Extracted page text data
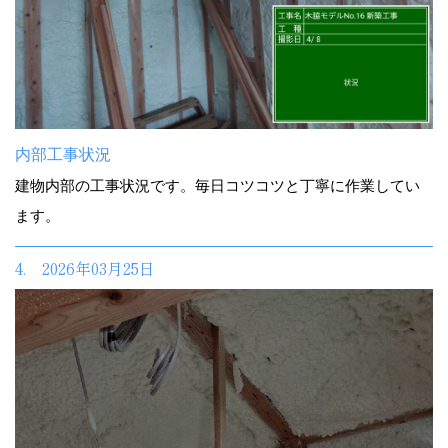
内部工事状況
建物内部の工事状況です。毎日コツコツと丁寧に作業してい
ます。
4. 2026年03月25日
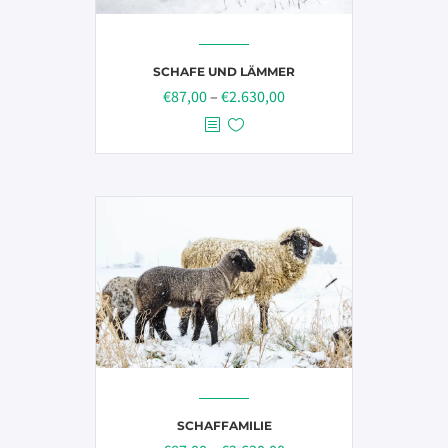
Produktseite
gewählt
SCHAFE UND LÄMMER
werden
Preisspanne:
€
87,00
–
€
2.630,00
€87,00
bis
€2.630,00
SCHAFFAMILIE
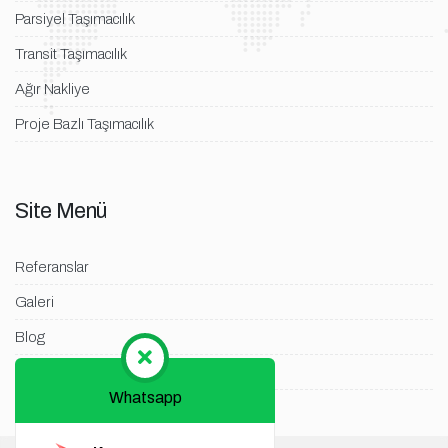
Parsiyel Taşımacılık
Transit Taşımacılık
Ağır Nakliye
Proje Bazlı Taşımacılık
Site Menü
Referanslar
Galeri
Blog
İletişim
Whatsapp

Work required>
From the first line to the last, please copy the data exactly, with the pictures left out.

Response to this exercise>
内部工事状況
建物内部の工事状況です。毎日コツコツと丁寧に作業してい
ます。
4. 2026年03月25日
Produktseite
gewählt
SCHAFE UND LÄMMER
werden
Preisspanne:
€
87,00
–
€
2.630,00
€87,00
bis
€2.630,00
SCHAFFAMILIE
Parsiyel Taşımacılık
Transit Taşımacılık
Ağır Nakliye
Proje Bazlı Taşımacılık
Site Menü
Referanslar
Galeri
Blog
İletişim
Whatsapp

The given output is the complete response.